= Work item =
When you reach the line containing "Enter Your VIN" in the entries below, start writing out each line exactly, and stop after the line containing "Minh city, tourists".

= Exercise material =

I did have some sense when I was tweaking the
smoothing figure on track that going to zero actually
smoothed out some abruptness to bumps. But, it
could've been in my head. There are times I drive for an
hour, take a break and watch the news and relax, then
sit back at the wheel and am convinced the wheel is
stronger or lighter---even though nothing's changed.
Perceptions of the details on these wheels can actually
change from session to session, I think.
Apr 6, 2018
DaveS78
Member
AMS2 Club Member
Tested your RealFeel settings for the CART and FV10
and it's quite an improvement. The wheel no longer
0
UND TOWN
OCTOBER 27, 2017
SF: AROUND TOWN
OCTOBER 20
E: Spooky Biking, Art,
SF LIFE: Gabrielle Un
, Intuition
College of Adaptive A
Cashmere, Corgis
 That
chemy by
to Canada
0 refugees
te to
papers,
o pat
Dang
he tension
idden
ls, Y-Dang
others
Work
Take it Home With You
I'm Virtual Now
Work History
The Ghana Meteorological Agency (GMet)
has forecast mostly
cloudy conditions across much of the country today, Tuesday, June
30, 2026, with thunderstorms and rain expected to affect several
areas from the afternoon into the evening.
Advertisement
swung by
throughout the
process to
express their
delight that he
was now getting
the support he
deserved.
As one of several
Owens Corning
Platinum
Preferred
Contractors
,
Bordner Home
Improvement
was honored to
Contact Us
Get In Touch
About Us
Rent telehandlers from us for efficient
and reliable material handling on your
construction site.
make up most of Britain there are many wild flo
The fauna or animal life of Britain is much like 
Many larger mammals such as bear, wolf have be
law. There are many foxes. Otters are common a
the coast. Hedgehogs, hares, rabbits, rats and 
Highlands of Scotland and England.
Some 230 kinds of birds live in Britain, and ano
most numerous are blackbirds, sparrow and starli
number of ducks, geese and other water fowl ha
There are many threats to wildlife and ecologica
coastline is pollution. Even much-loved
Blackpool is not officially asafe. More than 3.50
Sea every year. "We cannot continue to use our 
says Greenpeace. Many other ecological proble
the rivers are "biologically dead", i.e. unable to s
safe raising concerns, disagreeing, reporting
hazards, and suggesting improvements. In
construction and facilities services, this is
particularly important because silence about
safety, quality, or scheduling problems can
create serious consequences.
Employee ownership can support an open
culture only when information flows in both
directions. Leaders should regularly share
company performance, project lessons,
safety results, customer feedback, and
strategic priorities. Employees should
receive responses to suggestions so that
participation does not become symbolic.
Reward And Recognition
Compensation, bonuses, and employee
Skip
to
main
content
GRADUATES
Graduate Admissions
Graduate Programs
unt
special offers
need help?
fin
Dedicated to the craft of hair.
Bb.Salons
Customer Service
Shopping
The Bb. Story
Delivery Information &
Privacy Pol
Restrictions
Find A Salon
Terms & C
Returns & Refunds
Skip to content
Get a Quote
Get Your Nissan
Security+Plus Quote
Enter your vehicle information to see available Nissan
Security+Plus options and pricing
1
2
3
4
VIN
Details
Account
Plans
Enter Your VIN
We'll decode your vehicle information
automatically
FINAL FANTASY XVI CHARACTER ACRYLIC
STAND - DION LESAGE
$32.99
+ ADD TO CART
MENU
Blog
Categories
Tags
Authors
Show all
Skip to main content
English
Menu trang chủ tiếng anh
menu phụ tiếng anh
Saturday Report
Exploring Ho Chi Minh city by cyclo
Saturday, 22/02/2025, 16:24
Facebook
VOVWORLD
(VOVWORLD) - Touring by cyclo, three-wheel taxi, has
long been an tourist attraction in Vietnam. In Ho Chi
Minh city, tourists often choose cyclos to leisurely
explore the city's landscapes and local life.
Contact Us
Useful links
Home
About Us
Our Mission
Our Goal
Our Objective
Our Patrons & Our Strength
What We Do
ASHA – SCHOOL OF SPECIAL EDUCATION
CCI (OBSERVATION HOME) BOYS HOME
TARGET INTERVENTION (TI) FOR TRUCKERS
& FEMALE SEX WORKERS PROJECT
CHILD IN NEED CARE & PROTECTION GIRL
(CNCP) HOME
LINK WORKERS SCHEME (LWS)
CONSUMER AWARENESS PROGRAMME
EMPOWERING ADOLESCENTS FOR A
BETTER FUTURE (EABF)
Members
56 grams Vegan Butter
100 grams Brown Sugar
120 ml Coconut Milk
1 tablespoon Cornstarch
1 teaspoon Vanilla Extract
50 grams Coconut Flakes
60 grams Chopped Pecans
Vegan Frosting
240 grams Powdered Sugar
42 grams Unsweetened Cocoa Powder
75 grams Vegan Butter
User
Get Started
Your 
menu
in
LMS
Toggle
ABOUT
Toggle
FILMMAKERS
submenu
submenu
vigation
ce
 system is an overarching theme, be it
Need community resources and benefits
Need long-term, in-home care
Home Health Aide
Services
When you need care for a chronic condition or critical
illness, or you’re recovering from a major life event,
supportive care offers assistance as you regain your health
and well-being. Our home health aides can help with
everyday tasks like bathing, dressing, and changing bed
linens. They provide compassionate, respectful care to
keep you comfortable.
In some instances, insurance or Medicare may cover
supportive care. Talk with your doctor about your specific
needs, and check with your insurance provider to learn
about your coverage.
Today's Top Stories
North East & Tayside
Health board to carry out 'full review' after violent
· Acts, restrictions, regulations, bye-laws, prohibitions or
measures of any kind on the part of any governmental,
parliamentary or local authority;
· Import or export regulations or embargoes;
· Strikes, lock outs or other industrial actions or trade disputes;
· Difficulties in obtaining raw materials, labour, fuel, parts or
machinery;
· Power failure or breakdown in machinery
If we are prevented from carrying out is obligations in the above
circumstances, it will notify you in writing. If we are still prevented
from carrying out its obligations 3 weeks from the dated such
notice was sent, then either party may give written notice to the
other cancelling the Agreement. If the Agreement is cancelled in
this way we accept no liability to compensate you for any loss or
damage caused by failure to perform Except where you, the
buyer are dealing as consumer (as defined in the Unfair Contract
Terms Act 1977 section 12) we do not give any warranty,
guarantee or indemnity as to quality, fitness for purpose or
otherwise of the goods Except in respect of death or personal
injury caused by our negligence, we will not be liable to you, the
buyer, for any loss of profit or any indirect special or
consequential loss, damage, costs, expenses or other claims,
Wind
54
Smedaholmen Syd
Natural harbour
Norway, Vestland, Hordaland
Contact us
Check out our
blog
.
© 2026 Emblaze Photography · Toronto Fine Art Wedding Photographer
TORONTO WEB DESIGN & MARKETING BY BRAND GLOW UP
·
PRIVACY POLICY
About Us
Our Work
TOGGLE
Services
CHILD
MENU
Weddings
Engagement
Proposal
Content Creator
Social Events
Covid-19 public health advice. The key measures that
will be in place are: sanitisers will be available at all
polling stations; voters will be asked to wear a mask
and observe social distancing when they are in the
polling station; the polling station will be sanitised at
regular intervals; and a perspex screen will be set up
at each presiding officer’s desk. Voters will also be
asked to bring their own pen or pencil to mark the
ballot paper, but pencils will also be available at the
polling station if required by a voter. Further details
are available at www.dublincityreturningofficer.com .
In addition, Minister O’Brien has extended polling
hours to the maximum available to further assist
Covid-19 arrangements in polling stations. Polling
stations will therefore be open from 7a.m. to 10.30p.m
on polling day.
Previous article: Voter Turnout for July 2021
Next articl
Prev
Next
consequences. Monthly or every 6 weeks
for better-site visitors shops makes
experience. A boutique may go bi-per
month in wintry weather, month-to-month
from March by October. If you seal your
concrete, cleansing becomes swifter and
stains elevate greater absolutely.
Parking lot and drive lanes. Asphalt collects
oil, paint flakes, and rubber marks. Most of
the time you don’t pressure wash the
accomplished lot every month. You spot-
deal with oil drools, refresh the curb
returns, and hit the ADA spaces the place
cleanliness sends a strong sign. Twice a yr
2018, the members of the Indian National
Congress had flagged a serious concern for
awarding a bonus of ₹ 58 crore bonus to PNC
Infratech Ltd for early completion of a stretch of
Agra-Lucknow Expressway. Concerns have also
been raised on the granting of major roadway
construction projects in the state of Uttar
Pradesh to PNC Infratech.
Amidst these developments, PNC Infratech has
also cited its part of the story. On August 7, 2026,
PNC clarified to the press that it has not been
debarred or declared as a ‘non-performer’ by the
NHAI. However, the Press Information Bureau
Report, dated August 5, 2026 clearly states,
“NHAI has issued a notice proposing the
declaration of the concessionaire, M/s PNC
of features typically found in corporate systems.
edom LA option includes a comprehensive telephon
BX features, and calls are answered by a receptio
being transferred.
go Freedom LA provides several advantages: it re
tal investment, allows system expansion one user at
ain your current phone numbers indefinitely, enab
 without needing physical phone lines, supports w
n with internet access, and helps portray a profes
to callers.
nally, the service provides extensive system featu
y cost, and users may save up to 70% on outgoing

= Result for this exercise =
Enter Your VIN
We'll decode your vehicle information
automatically
FINAL FANTASY XVI CHARACTER ACRYLIC
STAND - DION LESAGE
$32.99
+ ADD TO CART
MENU
Blog
Categories
Tags
Authors
Show all
Skip to main content
English
Menu trang chủ tiếng anh
menu phụ tiếng anh
Saturday Report
Exploring Ho Chi Minh city by cyclo
Saturday, 22/02/2025, 16:24
Facebook
VOVWORLD
(VOVWORLD) - Touring by cyclo, three-wheel taxi, has
long been an tourist attraction in Vietnam. In Ho Chi
Minh city, tourists often choose cyclos to leisurely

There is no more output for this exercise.